**WHAT IS EXPECTED:** Each line holding the word "Data" must appear in the answer, copied from the entries.

+++ SOURCE MATERIAL +++

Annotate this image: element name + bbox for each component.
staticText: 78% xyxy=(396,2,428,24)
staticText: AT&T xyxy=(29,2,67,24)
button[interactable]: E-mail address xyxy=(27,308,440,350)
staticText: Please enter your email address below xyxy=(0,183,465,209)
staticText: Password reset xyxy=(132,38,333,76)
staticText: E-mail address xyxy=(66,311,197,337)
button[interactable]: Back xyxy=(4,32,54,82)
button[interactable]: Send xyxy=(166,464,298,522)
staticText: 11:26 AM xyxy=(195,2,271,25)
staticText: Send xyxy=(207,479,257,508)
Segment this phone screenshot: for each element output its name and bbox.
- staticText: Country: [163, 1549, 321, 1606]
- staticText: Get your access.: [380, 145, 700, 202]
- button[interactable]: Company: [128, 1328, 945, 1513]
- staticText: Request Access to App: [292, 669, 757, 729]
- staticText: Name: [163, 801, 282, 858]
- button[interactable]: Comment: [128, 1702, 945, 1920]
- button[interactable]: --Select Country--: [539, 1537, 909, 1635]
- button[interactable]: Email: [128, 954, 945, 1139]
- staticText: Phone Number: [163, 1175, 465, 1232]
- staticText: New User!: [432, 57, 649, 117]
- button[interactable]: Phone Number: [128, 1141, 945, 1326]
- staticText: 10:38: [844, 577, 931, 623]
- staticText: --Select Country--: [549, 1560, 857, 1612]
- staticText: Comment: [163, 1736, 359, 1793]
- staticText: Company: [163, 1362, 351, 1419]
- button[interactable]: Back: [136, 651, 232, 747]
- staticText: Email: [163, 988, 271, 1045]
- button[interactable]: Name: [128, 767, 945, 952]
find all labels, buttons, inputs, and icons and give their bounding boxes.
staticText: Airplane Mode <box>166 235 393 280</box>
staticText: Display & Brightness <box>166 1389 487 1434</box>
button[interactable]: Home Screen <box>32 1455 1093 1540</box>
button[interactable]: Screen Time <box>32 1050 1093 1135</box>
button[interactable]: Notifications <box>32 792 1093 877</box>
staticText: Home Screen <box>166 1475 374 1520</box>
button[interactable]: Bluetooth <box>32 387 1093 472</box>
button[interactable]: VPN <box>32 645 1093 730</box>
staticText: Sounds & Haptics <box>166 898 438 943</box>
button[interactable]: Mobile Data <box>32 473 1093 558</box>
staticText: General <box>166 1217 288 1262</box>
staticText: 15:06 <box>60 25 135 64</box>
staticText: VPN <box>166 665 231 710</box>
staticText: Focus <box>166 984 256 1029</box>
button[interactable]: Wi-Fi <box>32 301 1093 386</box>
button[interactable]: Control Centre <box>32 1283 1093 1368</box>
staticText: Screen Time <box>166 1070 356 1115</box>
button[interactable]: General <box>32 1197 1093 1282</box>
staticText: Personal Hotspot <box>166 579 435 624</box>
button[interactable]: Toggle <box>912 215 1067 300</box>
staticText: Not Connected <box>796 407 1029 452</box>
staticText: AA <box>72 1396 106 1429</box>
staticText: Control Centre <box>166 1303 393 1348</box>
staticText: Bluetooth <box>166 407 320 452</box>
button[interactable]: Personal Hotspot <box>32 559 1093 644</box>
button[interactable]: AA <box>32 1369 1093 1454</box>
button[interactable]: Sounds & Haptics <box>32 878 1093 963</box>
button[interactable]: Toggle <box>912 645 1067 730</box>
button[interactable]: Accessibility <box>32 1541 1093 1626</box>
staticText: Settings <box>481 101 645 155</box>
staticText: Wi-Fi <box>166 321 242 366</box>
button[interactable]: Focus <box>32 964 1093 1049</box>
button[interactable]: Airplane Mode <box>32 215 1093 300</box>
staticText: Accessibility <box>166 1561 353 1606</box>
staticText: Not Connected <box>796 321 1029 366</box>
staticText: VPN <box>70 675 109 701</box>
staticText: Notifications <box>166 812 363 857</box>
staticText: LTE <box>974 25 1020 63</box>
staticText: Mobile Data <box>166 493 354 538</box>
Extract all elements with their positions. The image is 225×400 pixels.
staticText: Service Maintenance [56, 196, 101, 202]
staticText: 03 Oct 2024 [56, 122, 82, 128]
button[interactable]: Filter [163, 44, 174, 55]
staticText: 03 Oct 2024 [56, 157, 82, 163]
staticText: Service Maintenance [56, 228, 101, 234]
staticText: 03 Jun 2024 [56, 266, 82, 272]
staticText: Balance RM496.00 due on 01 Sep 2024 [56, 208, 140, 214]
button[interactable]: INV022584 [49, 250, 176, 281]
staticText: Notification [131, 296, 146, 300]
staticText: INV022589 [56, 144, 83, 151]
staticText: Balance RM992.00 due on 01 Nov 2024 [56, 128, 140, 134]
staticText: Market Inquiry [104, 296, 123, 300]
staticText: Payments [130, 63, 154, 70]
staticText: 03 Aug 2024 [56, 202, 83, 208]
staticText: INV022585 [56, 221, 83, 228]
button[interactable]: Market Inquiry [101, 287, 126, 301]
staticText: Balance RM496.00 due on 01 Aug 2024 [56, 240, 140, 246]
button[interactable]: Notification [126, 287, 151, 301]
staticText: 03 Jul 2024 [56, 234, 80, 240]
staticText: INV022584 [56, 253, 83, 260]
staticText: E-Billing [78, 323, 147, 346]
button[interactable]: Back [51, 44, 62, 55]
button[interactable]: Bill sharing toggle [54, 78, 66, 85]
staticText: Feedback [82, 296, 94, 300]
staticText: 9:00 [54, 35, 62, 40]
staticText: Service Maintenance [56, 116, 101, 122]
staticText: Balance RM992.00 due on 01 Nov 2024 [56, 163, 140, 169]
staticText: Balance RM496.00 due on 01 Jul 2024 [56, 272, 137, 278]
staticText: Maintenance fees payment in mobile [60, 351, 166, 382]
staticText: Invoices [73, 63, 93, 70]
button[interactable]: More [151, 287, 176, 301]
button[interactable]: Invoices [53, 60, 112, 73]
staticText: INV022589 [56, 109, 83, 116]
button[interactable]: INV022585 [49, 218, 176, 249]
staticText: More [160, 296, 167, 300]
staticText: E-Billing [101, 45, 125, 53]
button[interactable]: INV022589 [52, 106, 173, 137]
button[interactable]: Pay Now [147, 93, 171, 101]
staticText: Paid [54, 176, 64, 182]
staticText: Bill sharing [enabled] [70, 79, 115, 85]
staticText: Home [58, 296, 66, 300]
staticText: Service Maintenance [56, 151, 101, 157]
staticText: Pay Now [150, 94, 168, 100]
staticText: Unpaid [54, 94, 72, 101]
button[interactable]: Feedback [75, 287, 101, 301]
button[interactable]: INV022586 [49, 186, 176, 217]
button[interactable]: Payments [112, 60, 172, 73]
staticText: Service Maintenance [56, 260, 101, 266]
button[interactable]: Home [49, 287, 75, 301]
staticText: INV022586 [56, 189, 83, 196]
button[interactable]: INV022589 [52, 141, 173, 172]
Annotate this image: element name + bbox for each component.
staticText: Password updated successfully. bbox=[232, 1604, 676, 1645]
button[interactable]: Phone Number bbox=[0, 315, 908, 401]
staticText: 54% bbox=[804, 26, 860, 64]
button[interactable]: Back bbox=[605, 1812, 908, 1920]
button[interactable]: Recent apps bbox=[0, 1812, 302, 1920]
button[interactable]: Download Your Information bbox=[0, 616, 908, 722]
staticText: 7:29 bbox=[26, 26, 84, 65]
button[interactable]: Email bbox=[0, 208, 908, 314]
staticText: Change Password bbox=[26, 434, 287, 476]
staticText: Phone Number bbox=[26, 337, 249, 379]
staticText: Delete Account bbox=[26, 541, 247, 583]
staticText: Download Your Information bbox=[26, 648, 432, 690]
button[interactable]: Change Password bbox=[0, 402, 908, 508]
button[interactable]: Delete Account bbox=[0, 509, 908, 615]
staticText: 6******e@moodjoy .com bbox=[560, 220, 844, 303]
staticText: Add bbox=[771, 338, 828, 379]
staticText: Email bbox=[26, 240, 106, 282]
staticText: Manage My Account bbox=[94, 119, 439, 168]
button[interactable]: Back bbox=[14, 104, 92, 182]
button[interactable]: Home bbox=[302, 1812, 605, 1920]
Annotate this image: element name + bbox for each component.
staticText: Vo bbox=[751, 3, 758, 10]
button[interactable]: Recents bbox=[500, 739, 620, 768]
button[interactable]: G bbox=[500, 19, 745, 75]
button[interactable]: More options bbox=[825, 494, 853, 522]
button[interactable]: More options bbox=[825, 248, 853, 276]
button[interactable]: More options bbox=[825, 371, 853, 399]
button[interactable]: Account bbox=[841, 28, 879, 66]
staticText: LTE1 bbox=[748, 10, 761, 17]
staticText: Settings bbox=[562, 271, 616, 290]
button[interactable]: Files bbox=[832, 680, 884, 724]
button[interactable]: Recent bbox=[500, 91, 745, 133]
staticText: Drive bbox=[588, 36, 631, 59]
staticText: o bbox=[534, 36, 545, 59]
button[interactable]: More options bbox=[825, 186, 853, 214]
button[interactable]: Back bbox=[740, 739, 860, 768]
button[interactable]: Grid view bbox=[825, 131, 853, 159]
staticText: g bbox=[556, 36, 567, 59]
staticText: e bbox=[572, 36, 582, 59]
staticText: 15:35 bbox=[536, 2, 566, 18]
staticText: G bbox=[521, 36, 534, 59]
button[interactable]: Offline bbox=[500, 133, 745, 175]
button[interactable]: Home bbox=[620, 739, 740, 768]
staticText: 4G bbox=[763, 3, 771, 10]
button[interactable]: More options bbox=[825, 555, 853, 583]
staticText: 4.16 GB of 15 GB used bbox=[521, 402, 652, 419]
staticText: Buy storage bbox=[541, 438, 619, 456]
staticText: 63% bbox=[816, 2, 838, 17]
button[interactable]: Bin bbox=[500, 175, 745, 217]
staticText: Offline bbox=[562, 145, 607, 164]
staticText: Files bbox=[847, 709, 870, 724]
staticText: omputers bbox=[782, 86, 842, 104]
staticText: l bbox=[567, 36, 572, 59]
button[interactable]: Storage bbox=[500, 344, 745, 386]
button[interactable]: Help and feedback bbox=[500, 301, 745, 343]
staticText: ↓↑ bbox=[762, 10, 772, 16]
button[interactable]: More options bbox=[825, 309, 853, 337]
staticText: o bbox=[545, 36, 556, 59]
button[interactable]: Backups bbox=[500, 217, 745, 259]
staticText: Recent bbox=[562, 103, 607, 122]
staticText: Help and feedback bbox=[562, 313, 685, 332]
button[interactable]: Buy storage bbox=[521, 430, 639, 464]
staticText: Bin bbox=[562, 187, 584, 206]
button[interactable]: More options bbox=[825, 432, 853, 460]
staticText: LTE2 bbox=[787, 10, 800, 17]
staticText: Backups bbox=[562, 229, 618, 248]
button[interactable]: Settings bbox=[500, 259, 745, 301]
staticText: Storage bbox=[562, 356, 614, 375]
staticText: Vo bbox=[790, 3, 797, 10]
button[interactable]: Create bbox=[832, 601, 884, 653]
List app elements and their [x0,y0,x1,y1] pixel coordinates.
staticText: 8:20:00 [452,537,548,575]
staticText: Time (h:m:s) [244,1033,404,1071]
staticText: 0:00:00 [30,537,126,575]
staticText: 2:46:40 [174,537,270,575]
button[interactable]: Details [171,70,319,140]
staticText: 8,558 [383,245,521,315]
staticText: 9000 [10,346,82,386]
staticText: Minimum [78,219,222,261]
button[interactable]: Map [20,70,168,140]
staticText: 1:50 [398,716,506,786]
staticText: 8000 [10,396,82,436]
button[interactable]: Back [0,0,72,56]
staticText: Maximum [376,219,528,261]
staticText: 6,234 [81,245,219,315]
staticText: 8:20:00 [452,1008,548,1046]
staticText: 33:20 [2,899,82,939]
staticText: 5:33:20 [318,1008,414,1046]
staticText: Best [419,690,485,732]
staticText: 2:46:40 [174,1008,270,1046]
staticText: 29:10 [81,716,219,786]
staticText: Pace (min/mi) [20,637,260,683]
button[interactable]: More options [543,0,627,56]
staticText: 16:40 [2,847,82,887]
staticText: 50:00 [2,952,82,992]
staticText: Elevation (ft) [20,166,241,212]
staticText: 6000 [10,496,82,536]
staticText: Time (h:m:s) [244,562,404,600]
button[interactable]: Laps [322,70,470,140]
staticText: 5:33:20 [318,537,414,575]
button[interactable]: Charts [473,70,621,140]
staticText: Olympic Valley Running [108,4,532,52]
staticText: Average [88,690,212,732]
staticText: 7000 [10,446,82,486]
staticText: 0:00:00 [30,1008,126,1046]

+++

**RESPONSE AREA:**
button[interactable]: Mobile Data <box>32 473 1093 558</box>
staticText: Mobile Data <box>166 493 354 538</box>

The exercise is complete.